Now she allowed him to stroke her arm, which was bent back almost double-jointed in support of her arched body.

‘It’s funny,’ she said, ‘you go on the job and know more or less what you’ll get. It’s what you never find that keeps you at it.’

Then, realizing the extent of her confession, she collapsed whimpering: ‘I dunno what made me say that.’

They fell upon each other, on the bags, in the tenderest demonstrations either of them could make: their mouths had become the softest, the most accommodating funnels of love.

‘You’re my real steady bloody permanent lover that I need and can’t do without,’ she cried, and rubbed against him, and cried.

He was reminded of an old face-washer, often grubby, one of the maids had crocheted for him, in wide mesh, comforting in warm, soapy water: the opalescent shallows of childhood.

He could feel that Nance too, had been comforted: their eyelashes were scratching the same message.

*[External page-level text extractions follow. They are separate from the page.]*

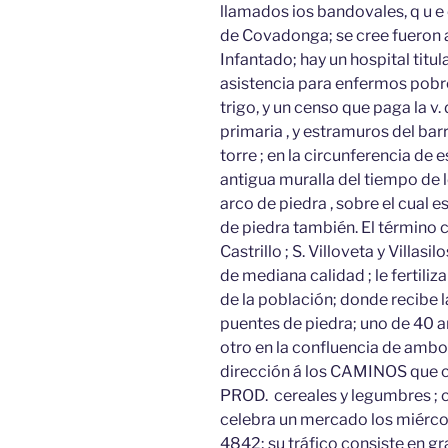
llamados ios bandovales, q u e 
de Covadonga; se cree fueron 
Infantado; hay un hospital tit
asistencia para enfermos pobre
trigo, y un censo que paga la v.
primaria , y estramuros del barr
torre ; en la circunferencia de 
antigua muralla del tiempo de l
arco de piedra , sobre el cual 
de piedra también. El término c
Castrillo ; S. Villoveta y Villas
de mediana calidad ; le fertiliz
de la población; donde recibe l
puentes de piedra; uno de 40 ar
otro en la confluencia de ambos
dirección á los CAMINOS que c
PROD. cereales y legumbres ; c
celebra un mercado los miérco
4842; su tráfico consiste en gr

While she pulled her stockings on, snapping the elastic a couple of times to make certain, she said: ‘Now you’ll be able to get back to yer rocks — because that’s what you want. But next time I come up,’ he was genuinely happy to know there would be a next time, ‘you’ll have ter paint me sittun on a rock showun me Louisa and everything. Praps I’ll wear a string of pearls. I know a girl that might give me the loan of an ostrich fan. I bet it’ll make your name, Hurt.’

After she had run her finger round what had been the potted pig’s-cheek, she went. He watched her salmon buttocks swinging through the scrub. Once or twice the sateen caught on spikes, and for a moment opened into a pink parasol.

He was both exhausted and rejuvenated by what she had drained out of him. In the slippery light and pricking silence, the pink rocks were still drowsing and exhaling: they hadn’t been fired yet.

For several weeks he remained shut up in himself, that is to say: in his painting, while living off Caldicott’s gratuitous cheque, or guilt money, and the energy generated by Nance’s visit. If it occurred to him that Nance was prostituting herself to his art, or that Caldicott was his own blackmailer, he guessed each was perverse enough to enjoy the voluptuousness of any suffering involved.

Whatever the moral climate, the painter continued perving on and painting Nance’s hated rocks. He stood each new version where he could catch sight of it the moment he woke. He saw most clearly by that light, and would jump up and sharpen a cutting edge, or intensify the reflections of his thinking sun.